General practice must work no matter what the delivery model. More frontline GPs and stronger primary health care teams are essential. We need more sustained strategic approaches that recognise the long-term changing patterns of need and professional practice.


Key messages:

  • Investing in primary care services is cost-effective at societal level. Worldwide evidence is that the stronger the primary care system, the stronger the overall health system is to improve health outcomes, reduce costs, and maximise equity for the population.
  • Increase GP numbers to produce average list size of 1,500 patients / GP by end of next Senedd term with longer term target of list sizes of 1,000 patients per GP. Priority should be given to areas of greatest need and pressures
  • Negotiate a new GMC / independent contractor contract for Wales with the emphasis on a more work and needs sensitive core allowance and less reliance on separate distinct funding streams. Implicit in this will a revised agreement on the content of the core GMC contract.

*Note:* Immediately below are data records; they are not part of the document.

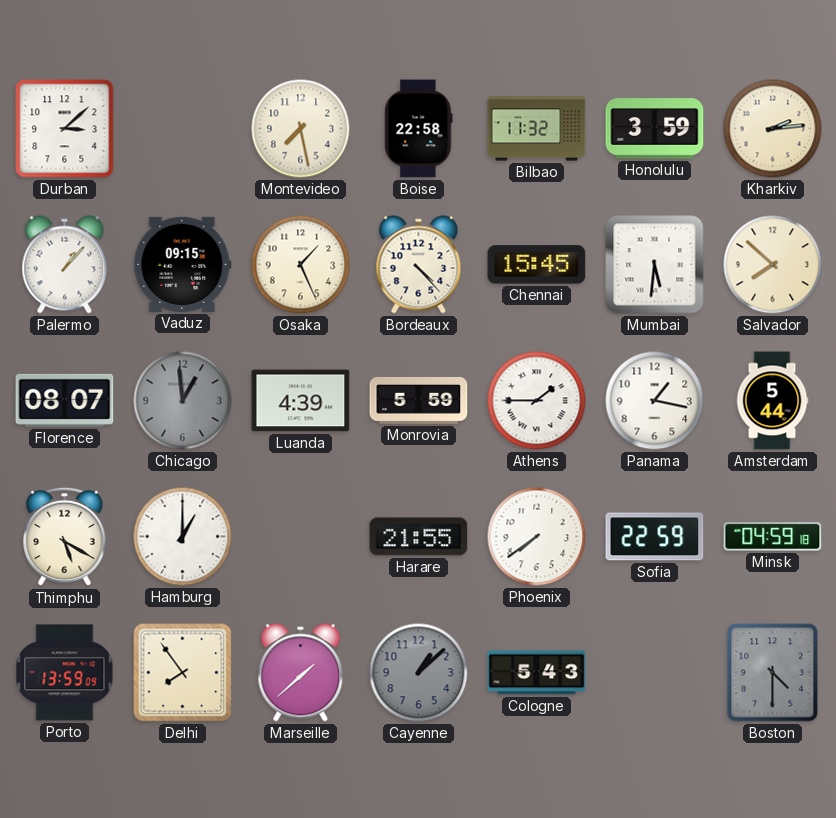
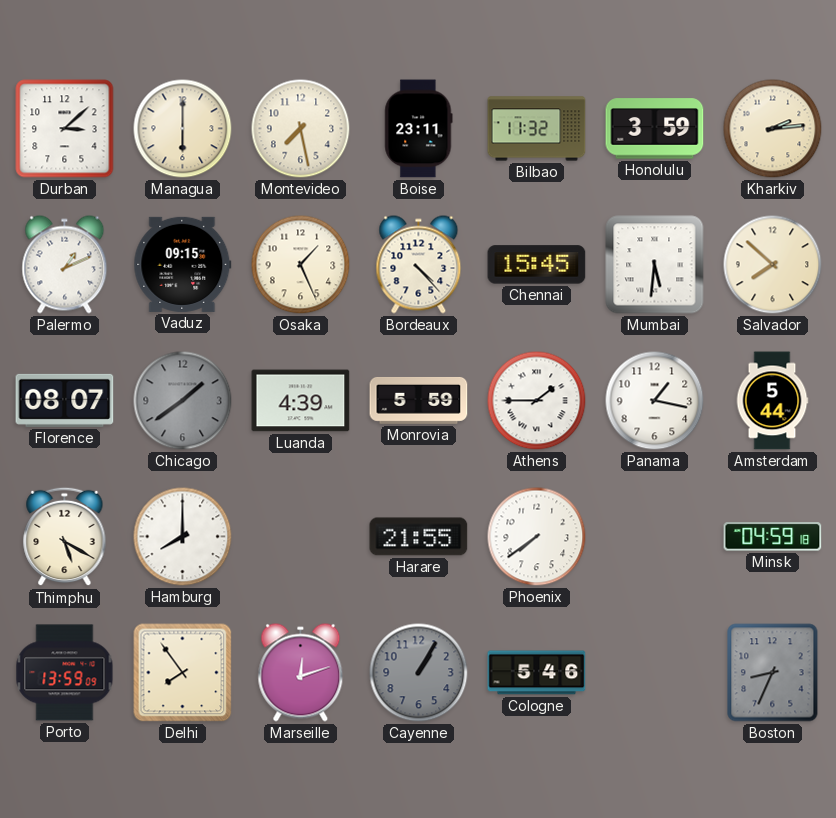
Managua: none -> 6:00
Boise: 22:58 -> 23:11
Palermo: 1:07 -> 1:11
Chicago: 12:59 -> 1:39
Hamburg: 1:00 -> 8:00
Sofia: 22:59 -> none
Marseille: 1:38 -> 12:12
Cayenne: 1:08 -> 1:05
Cologne: 5:43 -> 5:46
Boston: 4:30 -> 8:34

  • A new GMC contract must address the inequitable deployment of primary care capacity
  • Investment in public health similarly is highly cost effective. Most health care interventions that improve life expectancy and healthy life expectancy are delivered at community levels with primary care as the crucial partner.
  • Market failure must be recognised and addressed: The Government role is always one of stewardship of a health system for its population. There are many different models of financing and providing such services globally. In the UK, General Practice is commissioned by the NHS via a variety of contracts. This has inherent risk of market failure, which carries a high price for patients, especially for those with the greatest needs.
  • Alternative Medical Provider (APMS) Contracts should be abolished as a it is clear gateway for general practice privatisation.
  • A national NHS salaried contract must be introduced to run in parallel with the Independent Contractor system. It is not sufficient to rely on the independent contractor route to ensure equitable access and quality of care.
  • Continuity of care: Continuity of care must be at least as important a goal as access to care because it reduces mortality and inequalities in health outcomes
  • The GP is crucial and not just a cog in the multi-disciplinary primary care team. The role of Specialist Generalist as the clinical leader for the primary care team is fundamentally what makes primary care in the UK so efficient, cost-effective and highly productive. It cannot be fragmented and adequately replaced by transactional encounters with a multitude of professionals. A multidisciplinary team without GP leadership is more expensive and less effective.
  • Resources should be allocated according to need, using more sophisticated methods than the out-dated Carr Hill formula to ensure that capacity distribution is planned and not left to the vagaries of the market.
  • A primary care pilot of joint general practice / public health posts should be undertaken.
  • Increased accountability and scrutiny for NHS delivery should take place at a local level.